Although she got up twice during the next 45 minutes, her effort was limited to egg rotation and a quick preen. Well, given the uncertainties on when the Highbridge hawks switched from their first nest this season to this smaller nest, hatch could happen anytime over the next two weeks.

At the Washington Heights fire escape nest, however, signs seemed to indicate that a hatch had recently happened. I found the female sitting on the side of the nest, alternating between looking around at the nest interior and checking out the activity on the street.

Female Washington Heights Red-Tail

Female Washington Heights Red-Tail

This went on for a good 20 minutes or so, with the photographer getting his share of attention.

May 4

Female Washington Heights Red-Tail

Eventually the female settled down in the nest, but about ten minutes later, the male arrived with a tidbit of food The female got up and it looked more like she was feeding someone very small in the nest rather than eating the morsel herself.

Washington Heights Red-Tail Hawks

The male watched for a bit, then shifted position.

Washington Heights Red-Tail Hawks

Ooops, almost stumbled.

Another minute later, he took off, dropping through the hole in the fire escape and out over the street.

Male Washington Heights Red-Tail

He alit in a tree almost over head, where he cleaned his beak and then perched for 7 or 8 minutes.

Male Washington Heights Red-Tail

While he was still there the female finished what looked like feeding activity in the nest and settled back down.

May 4, 2013

5/3, 20-Minute Feeding

Early Friday evening at the Cathedral of St. John the Divine, Isolde was sitting on the south side of the nest, watching the world go by.

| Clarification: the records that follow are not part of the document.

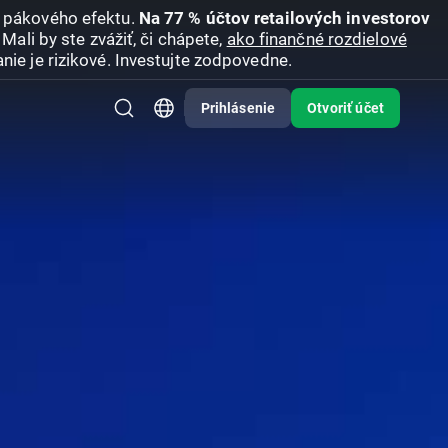
u pákového efektu.
Na 77 % účtov retailových investorov
Mali by ste zvážiť, či chápete,
ako finančné rozdielové
nie je rizikové. Investujte zodpovedne.
Prihlásenie
Otvoriť účet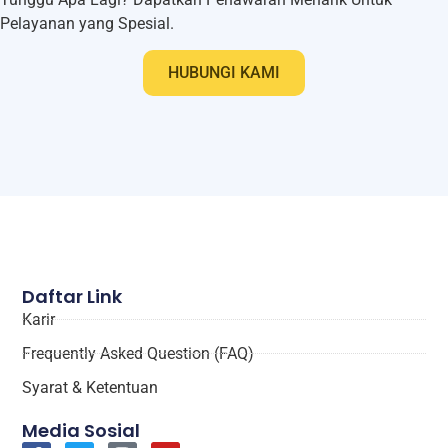
Pelayanan yang Spesial.
HUBUNGI KAMI
Daftar Link
Karir
Frequently Asked Question (FAQ)
Syarat & Ketentuan
Media Sosial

As 7:00 approached, she got up and started feeding the baby hawks in the nest. The feeding was relatively long -- 20-minutes -- so as others have suggested, there must be at least two nestlings. The question is, are there three? The cathedral nest has a track record suggesting that three is more likely than two.

May 1, 2013

5/1, Sitting Quietly

Early May Day evening was quiet at the cathedral hawk nest. It seemed I missed the big feeding, although I might have caught a snack break or two. Isolde was sitting quietly, watching over the nestlings for most of the 30-40 minutes that I was about.


On a few occasions, she got up and was bent over the nest and was bobbing about like someone inside was getting some tidbits. But the longest instance was perhaps three minutes.